South Asia

 
Published: Sunday 31 July 2005

Lost and found: As many as 35 new amphibian species, 50 new snail species, 16 new crabs, seven new lizards and an as yet unknown species of mouse deer have been discovered in Sri Lanka, the country's Wildlife Heritage Trust (WHT) announced recently. But 19 amphibian species earlier found in Sri Lanka have become extinct, primarily because of loss of habitat.

In a report, based on a decade-long study, WHT says: "The ravages of habitat loss in Sri Lanka's once rain-forested wet zone have been severe, and there is a compelling argument for intensive conservation management of the surviving forest." Highlighting the government's insensitivity towards protecting the animals, WHT's Rohan Pethiyagoda was quoted as saying, "I wish they had been affected by the tsunami because then we would have got some foreign assistance for conservation." This tropical island nation, with the world's highest number of frog species, has also seen their fastest extinction.

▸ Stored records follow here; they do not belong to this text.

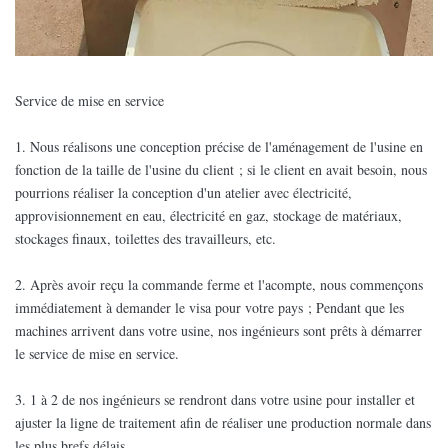
Service de mise en service
1. Nous réalisons une conception précise de l'aménagement de l'usine en
fonction de la taille de l'usine du client ; si le client en avait besoin, nous
pourrions réaliser la conception d'un atelier avec électricité,
approvisionnement en eau, électricité en gaz, stockage de matériaux,
stockages finaux, toilettes des travailleurs, etc.
2. Après avoir reçu la commande ferme et l'acompte, nous commençons
immédiatement à demander le visa pour votre pays ; Pendant que les
machines arrivent dans votre usine, nos ingénieurs sont prêts à démarrer
le service de mise en service.
3. 1 à 2 de nos ingénieurs se rendront dans votre usine pour installer et
ajuster la ligne de traitement afin de réaliser une production normale dans
les plus brefs délais.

Killer weather: The heatwave that claimed hundreds of lives in India and Bangladesh killed nearly 200 people in Pakistan. The delayed monsoons finally hit the country's central parts on July 4-5, 2005, claiming more lives: 15 people died in Multan and Lahore in the first rains.

The heatwave caused many parts of the country to face their highest temperatures in over a decade. Punjab and Sindh provinces were the worst hit. Attock in Punjab recorded a maximum temperature of 49 degree Celsius, while the mercury touched the 48 degree Celsius mark in Multan. Very high temperatures were also reported from Rawalpindi, also in Punjab. Hundreds of people took ill due to heatstroke, fainting and suffering dehydration and gastroenteritis. "There have been lot of cases of heat-stroke and dehydration reported from the 6,000 hospitals and health units we have in the province," a Punjab health official was quoted as saying. Meanwhile, flash floods, caused by the flooding of the Kabul river in Afghanistan, destroyed several paddy and maize fields and left thousands of people marooned in the country's North West Frontier Province.